Problem to solve:
From the line containing "2023 September" through the final line of the records, reproduce every line exactly.

Data to process:
=== Section Start ===
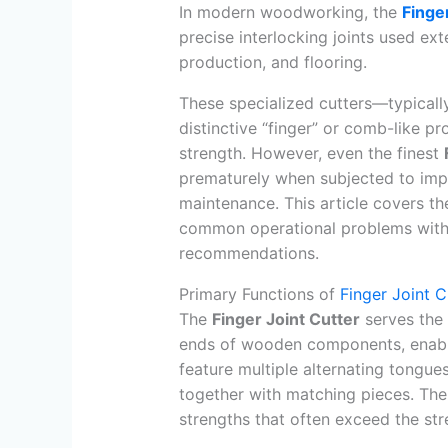
In modern woodworking, the
Finge
precise interlocking joints used ex
production, and flooring.
These specialized cutters—typicall
distinctive “finger” or comb-like pr
strength. However, even the finest
prematurely when subjected to impr
maintenance. This article covers th
common operational problems with p
recommendations.
Primary Functions of
Finger Joint C
The
Finger Joint Cutter
serves the c
ends of wooden components, enablin
feature multiple alternating tongue
together with matching pieces. The
strengths that often exceed the str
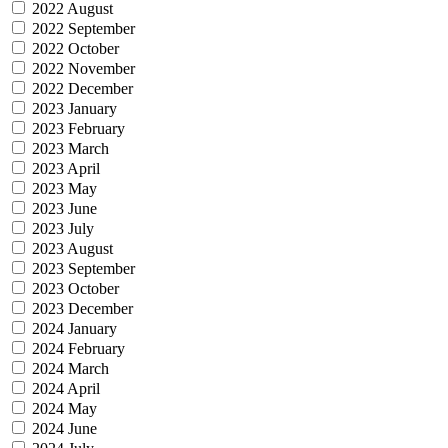
2022 August
2022 September
2022 October
2022 November
2022 December
2023 January
2023 February
2023 March
2023 April
2023 May
2023 June
2023 July
2023 August
2023 September
2023 October
2023 December
2024 January
2024 February
2024 March
2024 April
2024 May
2024 June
=== Section End ===
Answer for this exercise:
2023 September
2023 October
2023 December
2024 January
2024 February
2024 March
2024 April
2024 May
2024 June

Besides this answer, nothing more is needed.